Bino Sierra was still smiling as he closed the door.

When they were back in the Wrangler, Nelson Hareem said, “
This
ain't gonna be so easy.”

“That smile was about as genuine as an agent's kiss,” Lynn said. “That's what the old actors at The Furnace Room would say.”

T
he law office was in a fairly new professional building on Fred Waring Drive in Palm Desert.

After they'd gotten the Wrangler parked and were walking toward the flat-roofed, brick-and-glass building, Nelson said nervously, “Guy's gonna be a mob lawyer, ain't he?”

“Oh,
sure
,” Lynn said. “When we come outta here you'll have to start your Jeep with a long stick or suddenly we'll be residing in three states.”

“Know what I was thinkin? If the Palm Springs cops got the guy's hat after he mashed it in your moosh they could get his genetic fingerprint from the sweat on the hatband. I was readin where the technology's gettin that refined!”

“I just know you were the roomie of Doctor John Watson in another life,” Lynn said.

When they were ascending the stairs to the second floor, three workmen carrying a huge roll of carpet were staggering down the staircase.

“Comin through!” the guy in front said.

“Leo Grishman law offices up there?” Lynn asked.

“I'll say it is,” the guy in back said, panting. “And I wish it was on the first floor, I can tell ya.”

The double doors of the law firm were wide open, and a huge carpet pad was being trimmed and stapled to the floor.

A little man about Wilfred Plimsoll's age, wearing shapeless ancient tweed, was yelling at a natty young guy in a butterscotch three-piece Italian suit. The young guy had his hands full of carpet and fabric samples.

“Do I complain, Roger?” the old guy complained to the young one.

“No, Mister Grishman,” Roger replied.

“Then why can't you give me texture?
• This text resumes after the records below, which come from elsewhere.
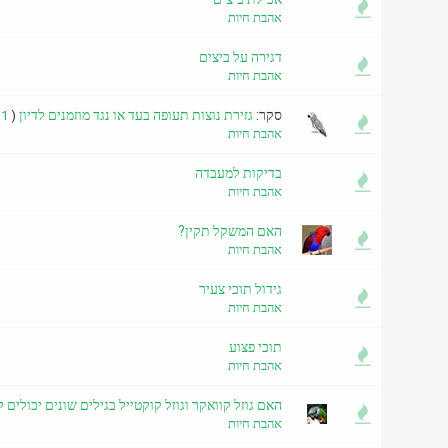
אהבת חיות
דגירה על ביצים
אהבת חיות
סקר:
גזירת נוצות תעופה בעד או נגד מוזמנים לדיון
1
(
אהבת חיות
בדיקות למעבדה
אהבת חיות
האם המשקל תקין?
אהבת חיות
גידול תוכי צעיר
אהבת חיות
תוכי פצוע
אהבת חיות
האם גוזל קוואקר וגוזל קוקטייל בגילים שונים יכולים
אהבת חיות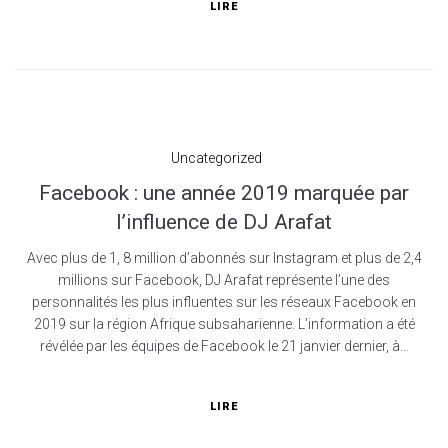
LIRE
Uncategorized
Facebook : une année 2019 marquée par
l’influence de DJ Arafat
Avec plus de 1, 8 million d’abonnés sur Instagram et plus de 2,4
millions sur Facebook, DJ Arafat représente l’une des
personnalités les plus influentes sur les réseaux Facebook en
2019 sur la région Afrique subsaharienne. L’information a été
révélée par les équipes de Facebook le 21 janvier dernier, à...
LIRE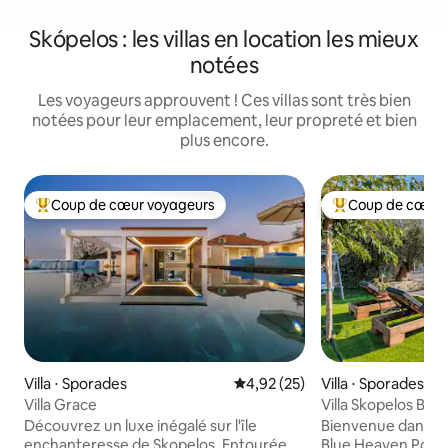
Skópelos : les villas en location les mieux
notées
Les voyageurs approuvent ! Ces villas sont très bien
notées pour leur emplacement, leur propreté et bien
plus encore.
Coup de cœur voyageurs
Coup de cœur 
Coups de cœur voyageurs les plus appréciés
Coups de cœur vo
Villa ⋅ Sporades
Évaluation moyenne sur la base
4,92 (25)
Villa ⋅ Sporades
Villa Grace
Villa Skopelos Blu
oliveraie
Découvrez un luxe inégalé sur l'île
Bienvenue dans vo
enchanteresse de Skopelos. Entourée
Blue Heaven Pool Vi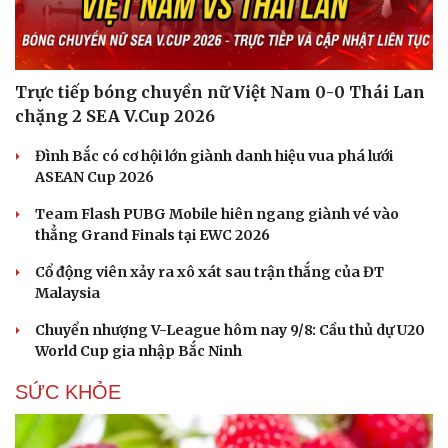
Trực tiếp bóng chuyền nữ Việt Nam 0-0 Thái Lan
chặng 2 SEA V.Cup 2026
Đình Bắc có cơ hội lớn giành danh hiệu vua phá lưới
ASEAN Cup 2026
Team Flash PUBG Mobile hiên ngang giành vé vào
thẳng Grand Finals tại EWC 2026
Cổ động viên xảy ra xô xát sau trận thắng của ĐT
Malaysia
Chuyển nhượng V-League hôm nay 9/8: Cầu thủ dự U20
World Cup gia nhập Bắc Ninh
SỨC KHỎE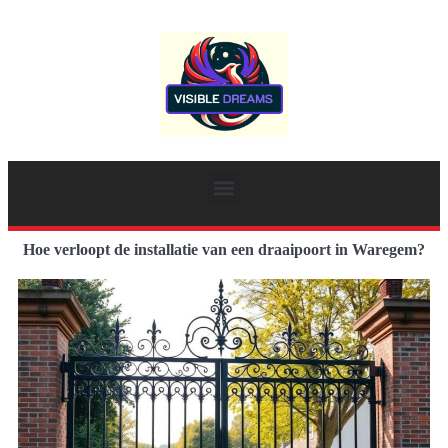
Hoe verloopt de installatie van een draaipoort in Waregem?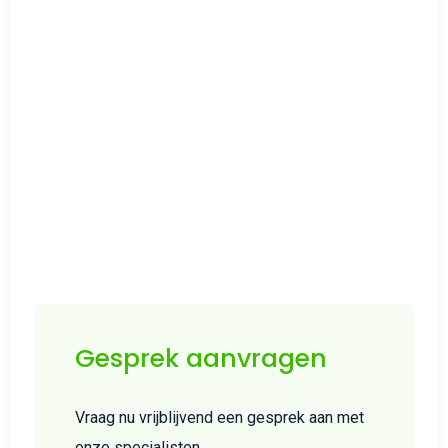
Gesprek aanvragen
Vraag nu vrijblijvend een gesprek aan met
onze specialisten.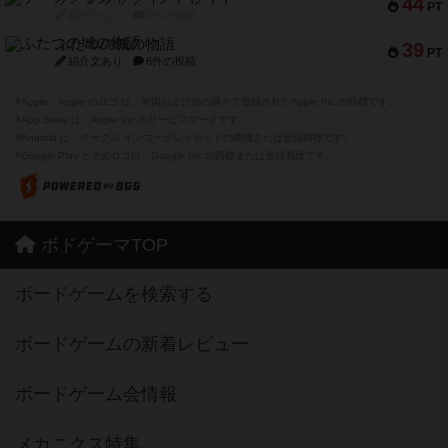
44
PT
紹介文なし
0件の投稿
ふたつの城の物語
39
PT
紹介文あり
6件の投稿
※Apple、Apple のロゴ は、米国および他の国々で登録されたApple Inc.の商標です。
※App Store は、Apple Inc.のサービスマークです。
※Android は、グーグル インコーポレイテッドの商標または登録商標です。
※Google Play とそのロゴは、Google Inc.の商標または登録商標です。
ボドゲーマTOP
ボードゲームを検索する
ボードゲームの新着レビュー
ボードゲーム会情報
メカニクス特集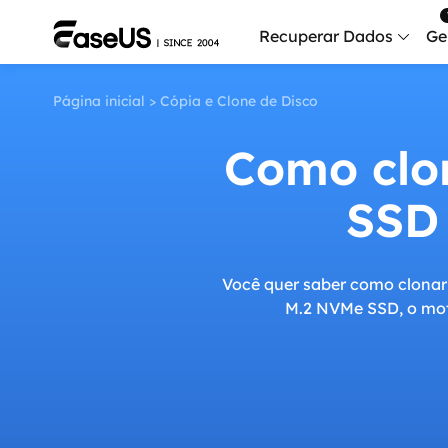
Recuperar Dados
Ge
Página inicial
>
Cópia e Clone de Disco
Data
Recu
Como clo
Mobi
SSD
Recup
Serv
Serv
Você quer saber como clonar 
M.2 NVMe SSD, o mot
Fix
Repar
Mais produt
Exc
Resta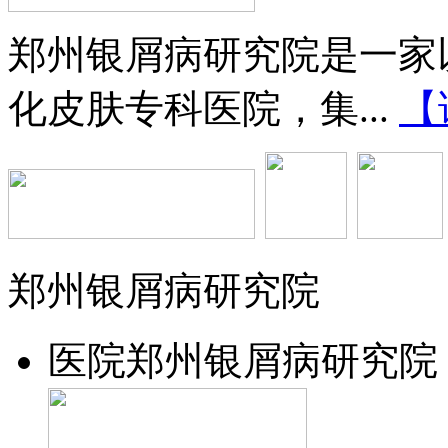
郑州银屑病研究院是一家
化皮肤专科医院，集...
【
郑州银屑病研究院
医院
郑州银屑病研究院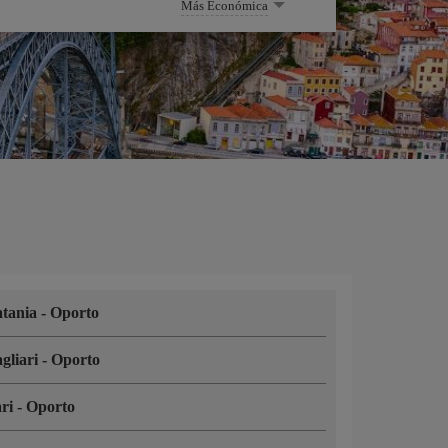
Más Económica
tania
-
Oporto
gliari
-
Oporto
ari
-
Oporto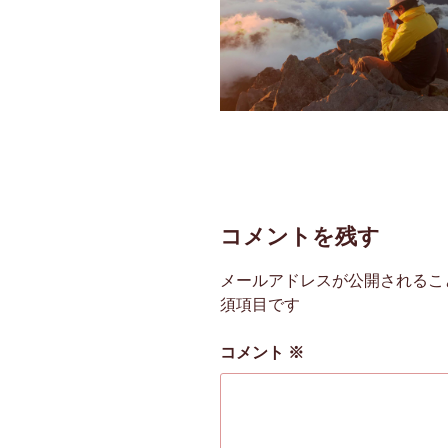
コメントを残す
メールアドレスが公開されるこ
須項目です
コメント
※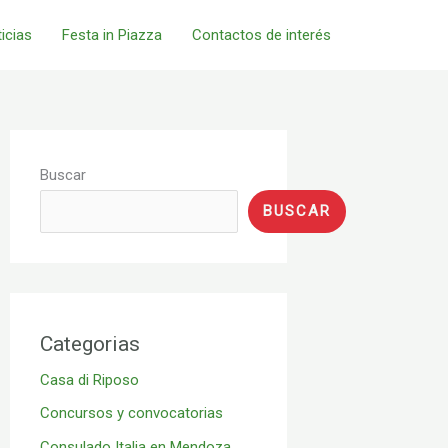
icias
Festa in Piazza
Contactos de interés
Buscar
BUSCAR
Categorias
Casa di Riposo
Concursos y convocatorias
Consulado Italia en Mendoza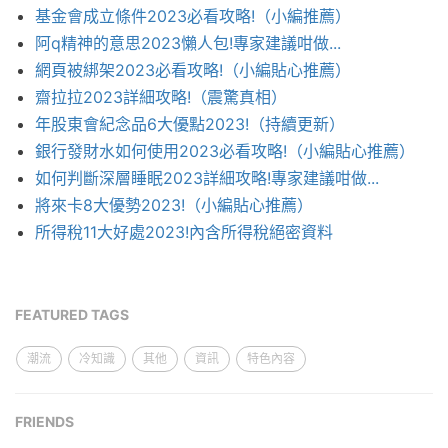
基金會成立條件2023必看攻略!（小編推薦）
阿q精神的意思2023懶人包!專家建議咁做...
網頁被綁架2023必看攻略!（小編貼心推薦）
齋拉拉2023詳細攻略!（震驚真相）
年股東會紀念品6大優點2023!（持續更新）
銀行發財水如何使用2023必看攻略!（小編貼心推薦）
如何判斷深層睡眠2023詳細攻略!專家建議咁做...
將來卡8大優勢2023!（小編貼心推薦）
所得稅11大好處2023!內含所得稅絕密資料
FEATURED TAGS
潮流
冷知識
其他
資訊
特色內容
FRIENDS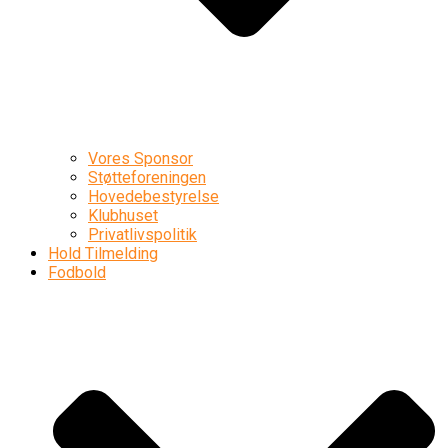
Vores Sponsor
Støtteforeningen
Hovedebestyrelse
Klubhuset
Privatlivspolitik
Hold Tilmelding
Fodbold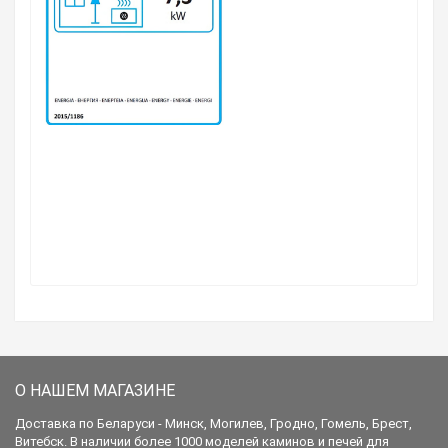
О НАШЕМ МАГАЗИНЕ
Доставка по Беларуси - Минск, Могилев, Гродно, Гомель, Брест,
Витебск. В наличии более 1000 моделей каминов и печей для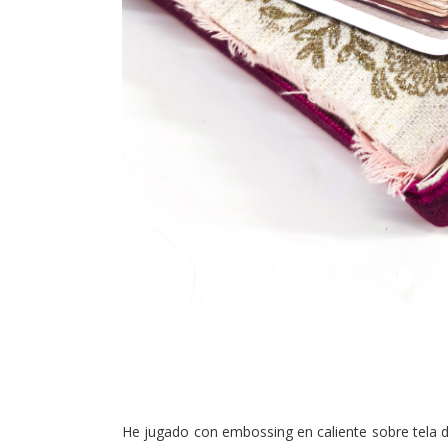
He jugado con embossing en caliente sobre tela d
You give a woman color, you give a man texture, that's how it should be. That's all a man needs, along with an easy chair and a used-brick fireplace. Is
that
asking too much?”

“No, Mister Grishman,” Roger said, looking down at the old lawyer. “Except for the used brick. You don't have a fireplace here.”

“Do my clients want to be walking around for two weeks on carpet pad because
you
couldn't bring me the carpet I ordered? I'll tell you the answer. The answer is no. Is that too difficult to understand, Roger?”

“No, Mister Grishman,” Roger said.

“Go find me some texture, Roger, please. They have to sell it somewhere. You people must learn where to buy it in your interior decorator school. It's got to be for sale! Texture!”

“I'll get right on it, Mister Grishman,” the interior designer said. “I think I know what you want.”

Roger's butterscotch coattails were flying past Lynn and Nelson before the little attorney even noticed the visitors. Then he saw them and said, “He thinks he knows what I want. I've only been working with him for six months and he
thinks
he knows what I want. I asked for subtlety. Graceland is more understated. Come in, gentlemen. Whom did you wish to see?”

Lynn displayed his badge and said, “It's about the matter at the funeral home last night, Mister Grishman. I suppose Mister Lugo's man has contacted you?”

“Matter of fact I just hung up from talking to Bino Sierra, and to Bob Lieberman at the mortuary. Bino said you'd be dropping by. Come on in. It's all unbelievable.”